I recently read Spillover by David Quammen, a book about human diseases that originate in animals. ME/CFS is not mentioned in the book, but a passage about the origin of HIV struck very close to home.
Quammen describes how HIV originated in primates in Africa in the very early 20th century. Researchers used tissue samples from the 1950s in the Congo to trace its early spread.
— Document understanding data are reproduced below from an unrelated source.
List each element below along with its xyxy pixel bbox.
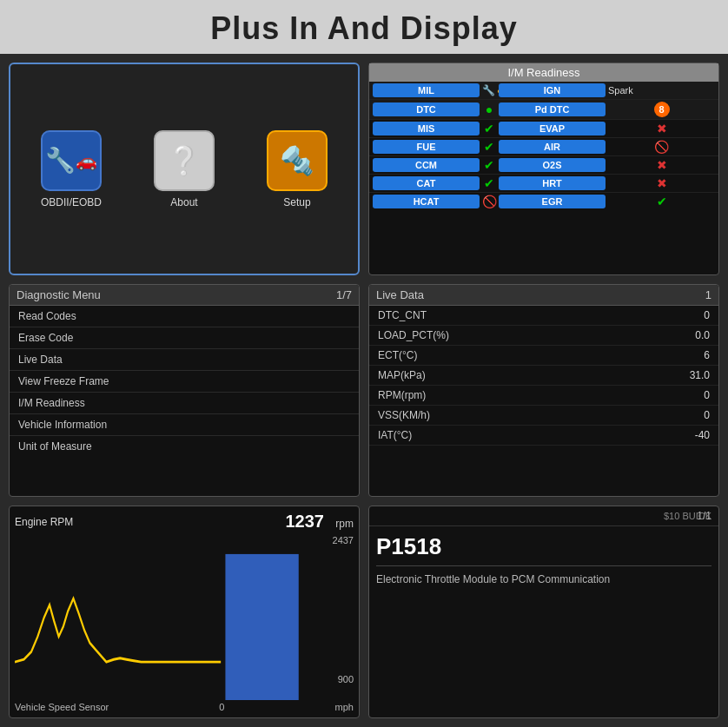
readiness-panel: I/M Readiness MIL 🔧 ● IGN Spark DTC ● Pd…	[368, 63, 719, 275]
rpm-min: 900	[338, 674, 354, 684]
livedata-header: Live Data 1	[369, 285, 718, 306]
hrt-status: ✖	[657, 176, 667, 190]
ld-value: 0.0	[695, 329, 710, 341]
egr-status: ✔	[657, 195, 667, 208]
rpm-axis-unit: mph	[335, 702, 354, 712]
livedata-row: RPM(rpm)0	[369, 386, 718, 406]
ld-value: 31.0	[690, 369, 710, 381]
main-title: Plus In And Display	[0, 0, 728, 54]
rpm-panel: Engine RPM 1237 rpm 2437 900 Vehicle Spe…	[9, 506, 360, 718]
rpm-axis-zero: 0	[219, 702, 224, 712]
livedata-row: MAP(kPa)31.0	[369, 366, 718, 386]
evap-btn[interactable]: EVAP	[499, 122, 606, 135]
ld-value: 0	[704, 309, 710, 321]
setup-menu-item[interactable]: 🔩 Setup	[267, 130, 328, 208]
ld-value: -40	[695, 429, 710, 441]
about-menu-item[interactable]: ❔ About	[154, 130, 215, 208]
livedata-title: Live Data	[376, 288, 424, 301]
diagnostic-panel: Diagnostic Menu 1/7 Read CodesErase Code…	[9, 284, 360, 497]
air-btn[interactable]: AIR	[499, 140, 606, 154]
obdii-menu-item[interactable]: 🔧🚗 OBDII/EOBD	[41, 130, 102, 208]
dtc-btn[interactable]: DTC	[373, 102, 480, 116]
obdii-icon: 🔧🚗	[41, 130, 102, 191]
rpm-bottom-label: Vehicle Speed Sensor	[15, 702, 109, 712]
egr-btn[interactable]: EGR	[499, 195, 606, 208]
rpm-chart-svg	[15, 535, 354, 700]
livedata-row: IAT(°C)-40	[369, 426, 718, 446]
livedata-panel: Live Data 1 DTC_CNT0LOAD_PCT(%)0.0ECT(°C…	[368, 284, 719, 497]
readiness-title: I/M Readiness	[369, 63, 718, 82]
diagnostic-item[interactable]: Unit of Measure	[10, 436, 359, 457]
ld-value: 0	[704, 409, 710, 421]
livedata-page: 1	[705, 288, 711, 301]
pddtc-btn[interactable]: Pd DTC	[499, 102, 606, 116]
diagnostic-title: Diagnostic Menu	[17, 288, 101, 301]
cat-btn[interactable]: CAT	[373, 176, 480, 190]
hcat-status: 🚫	[482, 195, 497, 208]
diagnostic-item[interactable]: Live Data	[10, 349, 359, 371]
livedata-list: DTC_CNT0LOAD_PCT(%)0.0ECT(°C)6MAP(kPa)31…	[369, 306, 718, 446]
rpm-unit: rpm	[335, 518, 354, 530]
ccm-status: ✔	[484, 158, 494, 172]
diagnostic-item[interactable]: View Freeze Frame	[10, 371, 359, 393]
about-label: About	[170, 196, 197, 208]
dtc-description: Electronic Throttle Module to PCM Commun…	[376, 572, 711, 587]
diagnostic-item[interactable]: Read Codes	[10, 306, 359, 327]
diagnostic-page: 1/7	[336, 288, 352, 301]
dtc-panel: 1/1 P1518 $10 BUICK Electronic Throttle …	[368, 506, 719, 718]
diagnostic-header: Diagnostic Menu 1/7	[10, 285, 359, 306]
setup-icon: 🔩	[267, 130, 328, 191]
evap-status: ✖	[657, 122, 667, 135]
diagnostic-item[interactable]: I/M Readiness	[10, 393, 359, 414]
mis-status: ✔	[484, 122, 494, 135]
hrt-btn[interactable]: HRT	[499, 176, 606, 190]
ld-label: DTC_CNT	[378, 309, 427, 321]
mil-btn[interactable]: MIL	[373, 83, 480, 97]
menu-panel: 🔧🚗 OBDII/EOBD ❔ About 🔩 Setup	[9, 63, 360, 275]
ccm-btn[interactable]: CCM	[373, 158, 480, 172]
setup-label: Setup	[283, 196, 310, 208]
livedata-row: DTC_CNT0	[369, 306, 718, 326]
mis-btn[interactable]: MIS	[373, 122, 480, 135]
livedata-row: ECT(°C)6	[369, 346, 718, 366]
spark-label: Spark	[608, 85, 715, 96]
o2s-btn[interactable]: O2S	[499, 158, 606, 172]
ld-value: 0	[704, 389, 710, 401]
rpm-max: 2437	[333, 535, 354, 545]
cat-status: ✔	[484, 176, 494, 190]
diagnostic-item[interactable]: Erase Code	[10, 327, 359, 349]
ld-label: VSS(KM/h)	[378, 409, 430, 421]
ign-btn[interactable]: IGN	[499, 83, 606, 97]
ld-label: LOAD_PCT(%)	[378, 329, 449, 341]
o2s-status: ✖	[657, 158, 667, 172]
livedata-row: LOAD_PCT(%)0.0	[369, 326, 718, 346]
air-status: 🚫	[654, 140, 669, 154]
fue-btn[interactable]: FUE	[373, 140, 480, 154]
hcat-btn[interactable]: HCAT	[373, 195, 480, 208]
rpm-value: 1237	[285, 512, 324, 531]
rpm-title: Engine RPM	[15, 516, 73, 528]
svg-rect-0	[225, 554, 298, 700]
dtc-status-icon: ●	[486, 102, 493, 116]
about-icon: ❔	[154, 130, 215, 191]
ld-label: ECT(°C)	[378, 349, 417, 361]
ld-label: IAT(°C)	[378, 429, 412, 441]
dtc-code: P1518	[376, 533, 441, 559]
livedata-row: VSS(KM/h)0	[369, 406, 718, 426]
dtc-meta: $10 BUICK	[664, 511, 711, 521]
pddtc-badge: 8	[654, 102, 670, 117]
obdii-label: OBDII/EOBD	[41, 196, 102, 208]
diagnostic-item[interactable]: Vehicle Information	[10, 414, 359, 436]
fue-status: ✔	[484, 140, 494, 154]
ld-label: MAP(kPa)	[378, 369, 426, 381]
ld-label: RPM(rpm)	[378, 389, 426, 401]
ld-value: 6	[704, 349, 710, 361]
diagnostic-menu-list: Read CodesErase CodeLive DataView Freeze…	[10, 306, 359, 457]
Quammen visited the University of Kinshasa, Democratic Republic of the Congo, where those samples had been stored. In the absence of freezers and other equipment, samples were preserved in paraffin. Quammen describes the process of preservation: a tissue sample from a lymph node or other organ is dipped in successive baths of methanol, drawing out the water from the sample. The last bath is xylol to draw out the methanol. The dessicated specimen is then encased in paraffin to preserve it for storage. Quammen describes the storage area:
At the far end of the lab was another doorway, this one hung with a blue curtain. Professor Kabongo pushed the curtain aside and I followed him into a specimen pantry, narrow and tight, lined with shelves and cabinets along one side. The shelves and cabinets contained thousands of dusty paraffin blocks and old microscope slides. The paraffin blocks were in stacks and cartons, some of the cartons dated and some not. It appeared to be organized chaos. Spillover by David Quammen, p. 411-412.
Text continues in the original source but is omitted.